The author has already built this into his software (NairnMPM), so engineers and scientists can now simulate complex crashes and material failures with much higher clarity and fewer headaches.

Technical Summary

1. Problem Statement

The Material Point Method (MPM) is a powerful computational technique for simulating large deformations, but standard implementations often suffer from null-space noise (spurious oscillations) and energy dissipation. To address this, Approximate Full Mass Matrix (FMPM(k)) methods were developed, where $k$ represents the order of approximation. These methods improve the calculation of grid velocities from grid momenta by approximating the inverse of the full mass matrix, reducing noise and enhancing stability.

However, prior implementations of FMPM(k) faced three critical issues that limited their practical application:

1. Incompatibility with Standard MPM Features: Many essential MPM features (grid-based velocity boundary conditions, multimaterial contact, crack contact, and imperfect interfaces) rely on lumped mass matrix calculations. Mixing these with FMPM(k) caused conflicts, leading to degraded results or instability as the order $k$ increased.
2. Temporal Stability Concerns: Replacing the lumped mass matrix with an approximate full mass matrix alters the system dynamics. There was a lack of clarity regarding the stability limits (maximum allowable time step) as $k$ increases, raising fears of ill-conditioning or the need for impractically small time steps.
3. Computational Cost: The cost of FMPM(k) increases linearly with $k$. Without a clear convergence metric, it was difficult to determine the optimal order $k$ for a specific simulation, potentially making high-order calculations inefficient.

2. Methodology

The paper proposes a revised implementation of FMPM(k) based on an incremental approach rather than the previous recursive expansion.

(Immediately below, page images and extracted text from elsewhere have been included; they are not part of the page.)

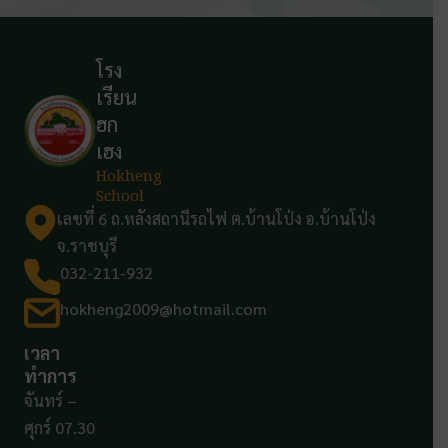
โรง
เรียน
ฮก
เฮง
Hokheng
School
เลขที่ 6 ถ.หลังสถานีรถไฟ ต.บ้านโป่ง อ.บ้านโป่ง
จ.ราชบุรี
032-211-932
hokheng2009@hotmail.com
เวลา
ทำการ
จันทร์ –
ศุกร์ 07.30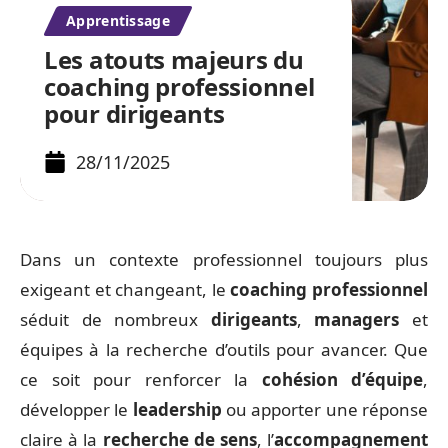
Apprentissage
Les atouts majeurs du
coaching professionnel
pour dirigeants
28/11/2025
Dans un contexte professionnel toujours plus
exigeant et changeant, le
coaching professionnel
séduit de nombreux
dirigeants
,
managers
et
équipes à la recherche d’outils pour avancer. Que
ce soit pour renforcer la
cohésion d’équipe
,
développer le
leadership
ou apporter une réponse
claire à la
recherche de sens
, l’
accompagnement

A. The Revised "FMPM Loop"

Instead of summing terms of a Taylor series expansion directly, the new method calculates the velocity increment $\Delta v^{(\ell)}$ between FMPM($\ell$) and FMPM($\ell-1$).

• Mathematical Formulation: The grid velocity $v^{+(k)}$ is expressed as a sum of increments:
  $$v^{+(k)} = \sum_{\ell=1}^{k} \Delta v^{(\ell)}$$
  where $\Delta v^{(\ell)} = A \Delta v^{(\ell-1)}$ and $A = I - S^+S$.
• Advantage: This formulation is independent of the total order $k$ during the recursion. It allows for the insertion of corrective steps (for boundary conditions and contact) at every increment $\ell$, rather than just at the final step.

B. Resolving Feature Conflicts

The incremental nature of the loop allows the integration of standard MPM features into every step of the FMPM calculation:

• Velocity Boundary Conditions (BCs): Instead of applying BCs only to the final velocity (which fails for $k>2$), the new method applies BC constraints to each velocity increment $\Delta v^{(\ell)}$. This ensures that the cumulative velocity satisfies the BCs while maintaining the full mass matrix coupling.
• Multimaterial Contact: Two new incremental contact methods were derived:
  • "Evolving" Method: Restricts current evolving velocities to tangential motion.
  • "Net" Method: Restricts net uncorrected velocities to tangential motion.
  • Result: The "Net" method was found to be superior, correctly reverting to single-material behavior when contact forces are zero and handling non-linear friction laws (like Coulomb friction) without generating artifacts.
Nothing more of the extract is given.